Jordan Phillips is no stranger to big mule deer. As a farmer from Saskatchewan, he lives and hunts in some of North America’s best mule deer habitat. “I actually shot my first big muley on my first hunt,” Phillips says. “I was 15. My friend took me out and it was a push situation; that buck came running right in front of me and I was able to drop him. It scored 242-4/8, and had 72 inches of non-typical points. I was pretty much addicted to mule deer hunting after that hunt.”
As the 2020 season approached, Phillips was out scouting at every chance. “I caught a glimpse of a monster, but unfortunately that was the only time I saw that particular deer,” he recalls. “On opening day I did plenty of glassing but didn’t see anything over 160”. On the second day I was hiking in and spotted some deep-forked antlers in the brush, and after some glassing I realized that I was looking at a 190-plus typical with a 3- to 4-inch” drop tine.
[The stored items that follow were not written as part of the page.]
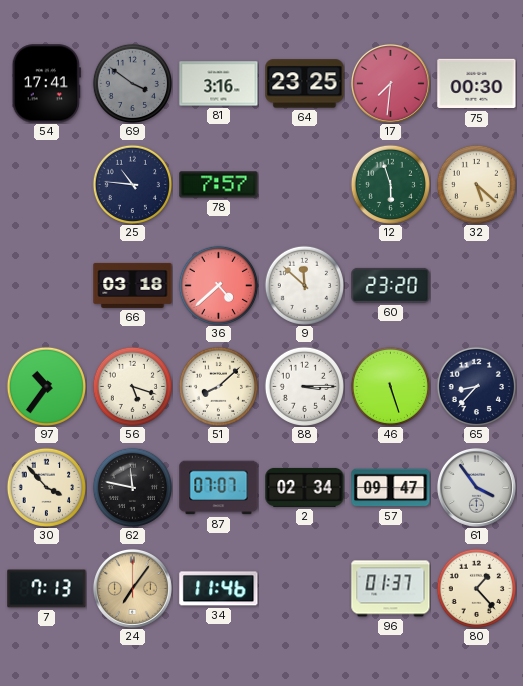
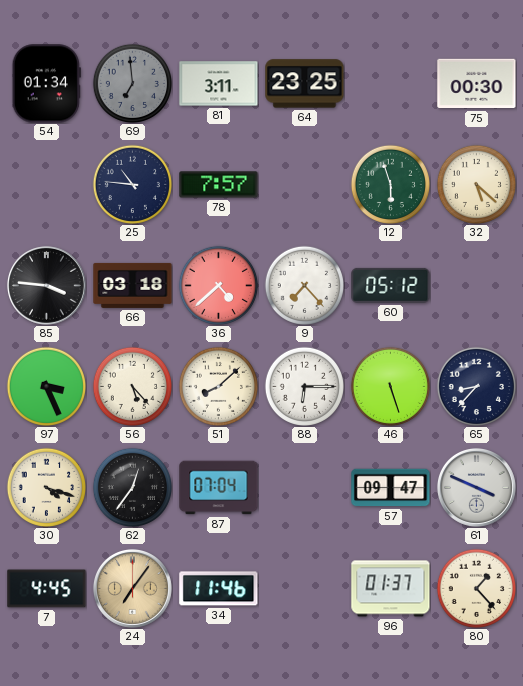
54: 17:41 -> 01:34
69: 3:51 -> 6:59
81: 3:16 -> 3:11
17: 7:31 -> none
85: none -> 3:46
9: 11:52 -> 7:23
60: 23:20 -> 05:12
97: 10:36 -> 3:26
56: 5:18 -> 5:23
88: 3:15 -> 6:15
30: 3:53 -> 4:18
62: 11:47 -> 12:36
87: 07:07 -> 07:04
2: 02:34 -> none
61: 3:54 -> 3:49
7: 7:13 -> 4:45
Well the stalk was on, but light rain set in and after spotting a smaller companion with him, I just wasn’t able to sneak any closer than 80 yards.”
Phillips returned for the third day, his hopes set on stalking the buck he’d seen the day before. “After some glassing in that area, I finally spotted some tall tines, but something was different—really different. I finally realized that this buck had stickers all over and immediately my heart was racing.” Phillips made a plan to sneak in from downwind, and he finally wiggled into about 60 yards. “But when I got there I noticed a second deer, and I couldn’t believe it, but it was the big typical from the day before. I got a couple yards closer, and the waiting game began.”
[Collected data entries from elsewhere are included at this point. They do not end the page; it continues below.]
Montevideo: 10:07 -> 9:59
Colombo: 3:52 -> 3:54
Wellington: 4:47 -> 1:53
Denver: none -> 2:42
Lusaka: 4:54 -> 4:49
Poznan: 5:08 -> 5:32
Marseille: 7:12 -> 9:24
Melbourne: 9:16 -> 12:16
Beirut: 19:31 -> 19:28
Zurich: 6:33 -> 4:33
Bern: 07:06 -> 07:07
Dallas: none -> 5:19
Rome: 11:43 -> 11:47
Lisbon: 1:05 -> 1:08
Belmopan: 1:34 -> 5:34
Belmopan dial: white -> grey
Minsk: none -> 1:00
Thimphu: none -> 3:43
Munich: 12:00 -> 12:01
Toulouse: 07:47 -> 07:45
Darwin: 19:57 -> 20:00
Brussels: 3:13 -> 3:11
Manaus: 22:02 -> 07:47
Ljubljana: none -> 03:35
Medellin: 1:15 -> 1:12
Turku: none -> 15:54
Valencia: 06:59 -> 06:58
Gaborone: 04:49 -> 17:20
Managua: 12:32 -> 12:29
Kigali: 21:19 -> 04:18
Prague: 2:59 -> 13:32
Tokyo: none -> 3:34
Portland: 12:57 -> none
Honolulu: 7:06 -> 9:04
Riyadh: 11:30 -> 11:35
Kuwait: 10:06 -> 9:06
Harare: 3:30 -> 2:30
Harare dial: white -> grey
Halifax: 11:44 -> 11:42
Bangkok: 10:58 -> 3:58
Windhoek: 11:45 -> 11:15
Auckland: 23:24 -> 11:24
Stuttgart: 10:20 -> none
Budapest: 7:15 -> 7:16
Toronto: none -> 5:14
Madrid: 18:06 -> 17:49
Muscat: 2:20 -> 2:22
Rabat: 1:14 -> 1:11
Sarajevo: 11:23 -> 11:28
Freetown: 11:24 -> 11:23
As many spot-and-stalk muley hunters learn, the “waiting game” can last for a long time. “After three hours of watching one or both of them stand, feed, then bed back down, without ever giving me a shot, they finally both stood up and walked straight away from me over a hill. My heart sank. I thought they would pull a Houdini over that hill and disappear like they often do.”
But Phillips decided to see if he could relocate the bucks. “Thankfully I found them, only a couple hundred yards away. This time I was able to sneak within 30 yards. But they were bedded, and the waiting game began again.” Three more hours went by, and once again Phillips watched as the deer took turns getting up to feed, but still presenting no shot. “They would lie back down each time and even fall asleep,” he says. Finally the nontypical got up and fed within 24 yards for about a minute—and finally presented Phillips with a good shot. “It’s one I’ll never forget. I saw the arrow hit and the buck went about 20 yards and laid back down, in the very spot he’d spent the last several hours.”
Phillips’ buck grossed 224 and change as a nontypical and was his first velvet muley. While the inside spread of 21-6/8 inches wasn’t huge for a mule deer, everything else was pretty incredible. There were 24 scoreable points and over 30 inches of nontypical inches on the massive rack, in addition to main beams over 26 inches long. “It was an amazing buck, and a hunt I’ll never forget,” Phillips says.
As part of the TV crew for Non-typical Nation, Phillips enjoys sharing his outdoor adventures with others. “We’re just a group of enthusiastic hunters and outdoorsmen who hunt everything we can, in Alberta, Saskatchewan, and Manitoba,” he says. “I think anyone who is a sucker for big nontypicals, like I am, would like the show.”